A second payment of up to $914 for individual filers will go out to Supplemental Security Income program recipients in just under four weeks, in a rare double payment because of a scheduling kink in the Social Security Administration‘s calendar.
The first payment was disbursed on Sept. 1 but will be followed by a second payment in 27 days, on Sept. 29, which will replace October’s payment. The double payment is because of a scheduling quirk in the Social Security Administration‘s calendar that gives recipients two payments in one month if the first of the following month falls on a weekend.
When there are two payments in a month, the second is normally on the last day of the month. Since Oct. 1 falls on a Sunday, the payment will be sent on Sept. 29, because Sept. 30 is a Saturday.
Recipients normally receive only one check each month, but there are four months that beneficiaries will get two checks this year: March, June, September, and December. This is because the first of the month is on a weekend in April, July, and October, and Jan. 1 is always a holiday.
The payment amount for beneficiaries varies depending on how they file for the benefits. For individuals, the rate for payments is up to $914 per month. The rate for eligible couples is up to $1,371 per month. Essential persons, who live with someone receiving SSI and provide them with necessary care, have a monthly payment of $458.
In order to qualify for the Supplemental Security program, a person has to be 65 or over and meet specific financial requirements.
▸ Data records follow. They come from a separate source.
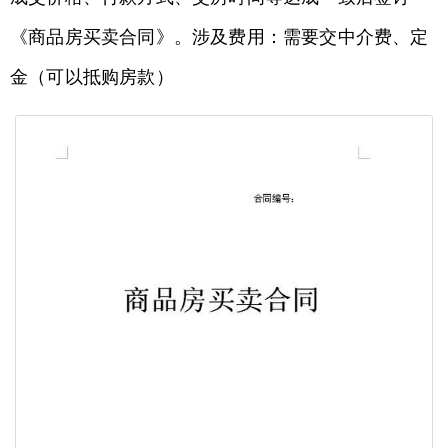
《商品房买卖合同》。涉及费用：需要交中介费、定
金（可以抵购房款）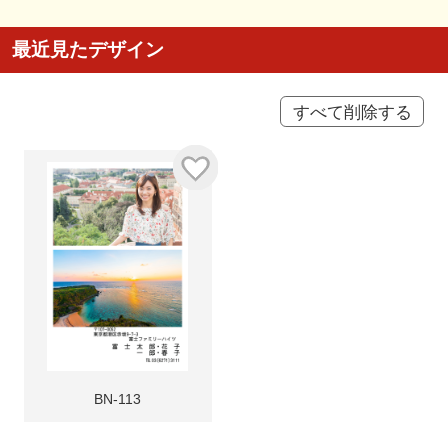
最近見たデザイン
すべて削除する
BN-113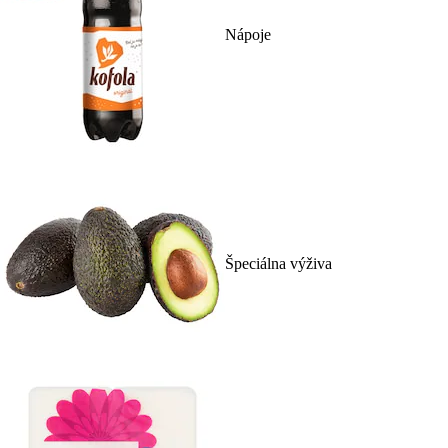
Nápoje
Špeciálna výživa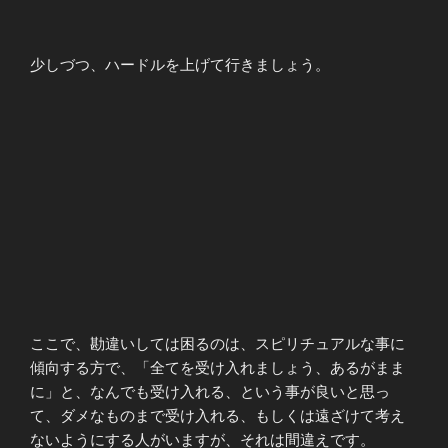
少しづつ、ハードルを上げて行きましょう。
ここで、勘違いしては困るのは、スピリチュアルな事に
傾向する方で、「全てを受け入れましょう、あるがまま
に」と、なんでも受け入れる、という事が良いと思っ
て、ダメなものまで受け入れる、もしくは遠ざけて考え
ないようにする人がいますが、それは間違えです。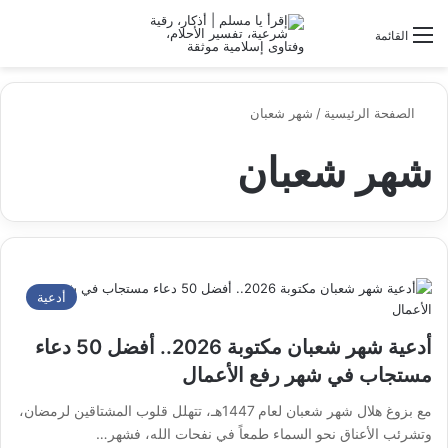
الو
البحث عن
القائمة
الصفحة الرئيسية
/
شهر شعبان
شهر شعبان
أدعية
أدعية شهر شعبان مكتوبة 2026.. أفضل 50 دعاء
مستجاب في شهر رفع الأعمال
مع بزوغ هلال شهر شعبان لعام 1447هـ، تتهلل قلوب المشتاقين لرمضان،
وتشرئب الأعناق نحو السماء طمعاً في نفحات الله، فشهر…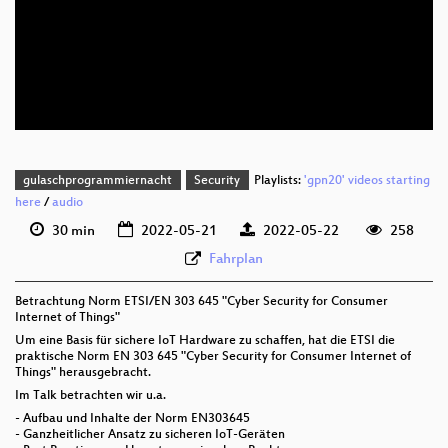
deu 1080p (webm)
deu 576p (mp4)
deu 576p (webm)
gulaschprogrammiernacht
Security
Playlists:
'gpn20' videos starting
here
/
audio
30 min
2022-05-21
2022-05-22
258
Fahrplan
Betrachtung Norm ETSI/EN 303 645 "Cyber Security for Consumer
Internet of Things"
Um eine Basis für sichere IoT Hardware zu schaffen, hat die ETSI die
praktische Norm EN 303 645 "Cyber Security for Consumer Internet of
Things" herausgebracht.
Im Talk betrachten wir u.a.
- Aufbau und Inhalte der Norm EN303645
- Ganzheitlicher Ansatz zu sicheren IoT-Geräten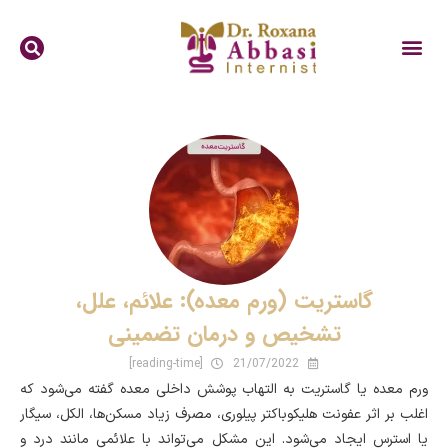
گاستریت (ورم معده): علائم، علل،
تشخیص و درمان تضمینی
[reading-time]
21/07/2022
ورم معده یا گاستریت به التهاب پوشش داخلی معده گفته می‌شود که
اغلب بر اثر عفونت هلیکوباکتر پیلوری، مصرف زیاد مسکن‌ها، الکل، سیگار
یا استرس ایجاد می‌شود. این مشکل می‌تواند با علائمی مانند درد و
Those under 65 could also qualify if they are at least partially blind or have a physical or mental condition that seriously limits their daily activities for at least one year or is expected to result in death.
Children can also qualify for the payments if they are at least partially blind or have a physical or mental condition that limits their daily activities for at least a year and their parents or legal guardians have limited income or savings.
These payments were first issued by the Social Security Administration in January 1974, and payment rates have increased for cost of living adjustments since 1975, according to the agency.